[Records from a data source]
+++++

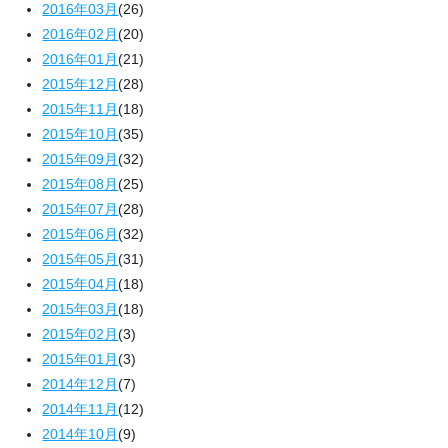
2016年03月
(26)
2016年02月
(20)
2016年01月
(21)
2015年12月
(28)
2015年11月
(18)
2015年10月
(35)
2015年09月
(32)
2015年08月
(25)
2015年07月
(28)
2015年06月
(32)
2015年05月
(31)
2015年04月
(18)
2015年03月
(18)
2015年02月
(3)
2015年01月
(3)
2014年12月
(7)
2014年11月
(12)
2014年10月
(9)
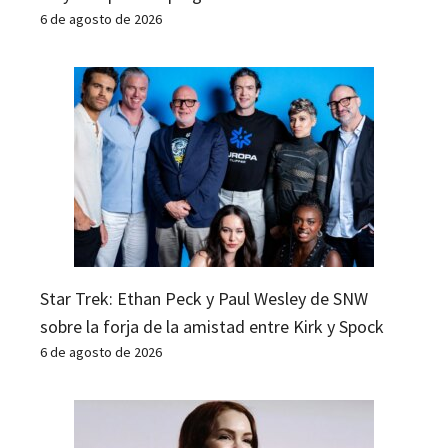
6 de agosto de 2026
Star Trek: Ethan Peck y Paul Wesley de SNW
sobre la forja de la amistad entre Kirk y Spock
6 de agosto de 2026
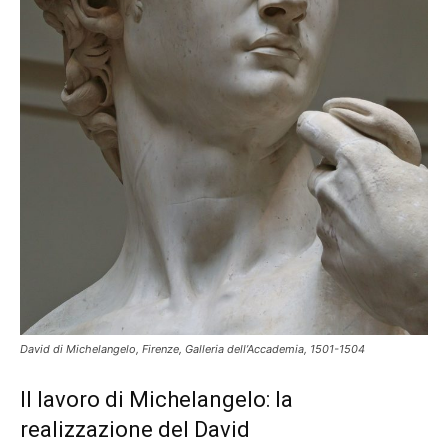
David di Michelangelo, Firenze, Galleria dell’Accademia, 1501-1504
Il lavoro di Michelangelo: la
realizzazione del David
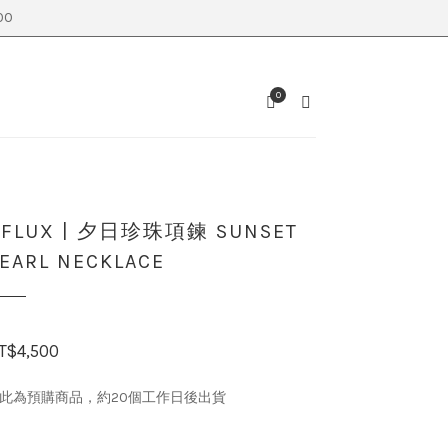
0
0
SEARCH
CART
| FLUX | 夕日珍珠項鍊 SUNSET
EARL NECKLACE
T$
4,500
 此為預購商品，約20個工作日後出貨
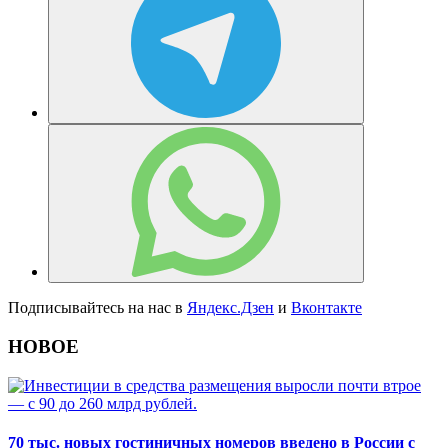
Подписывайтесь на нас в
Яндекс.Дзен
и
Вконтакте
НОВОЕ
70 тыс. новых гостиничных номеров введено в России с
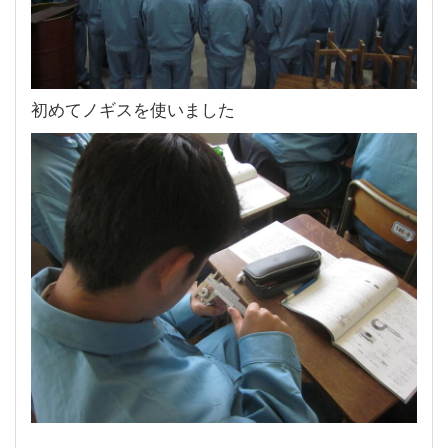
初めてノギスを使いました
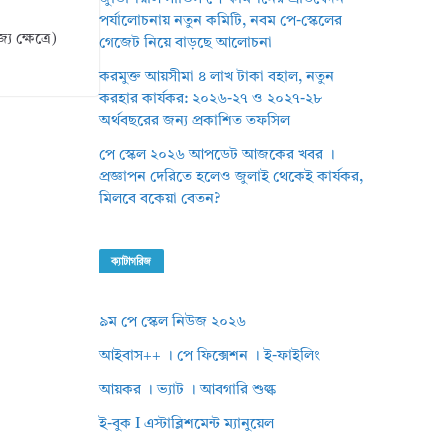
পর্যালোচনায় নতুন কমিটি, নবম পে-স্কেলের
 ক্ষেত্রে)
গেজেট নিয়ে বাড়ছে আলোচনা
করমুক্ত আয়সীমা ৪ লাখ টাকা বহাল, নতুন
করহার কার্যকর: ২০২৬-২৭ ও ২০২৭-২৮
অর্থবছরের জন্য প্রকাশিত তফসিল
পে স্কেল ২০২৬ আপডেট আজকের খবর ।
প্রজ্ঞাপন দেরিতে হলেও জুলাই থেকেই কার্যকর,
মিলবে বকেয়া বেতন?
ক্যাটাগরিজ
৯ম পে স্কেল নিউজ ২০২৬
আইবাস++ । পে ফিক্সেশন । ই-ফাইলিং
আয়কর । ভ্যাট । আবগারি শুল্ক
ই-বুক I এস্টাব্লিশমেন্ট ম্যানুয়েল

+++++

• What you need to do
Show every line in the entries above that contains the string "David".

• Written answer
David di Michelangelo, Firenze, Galleria dell’Accademia, 1501-1504
realizzazione del David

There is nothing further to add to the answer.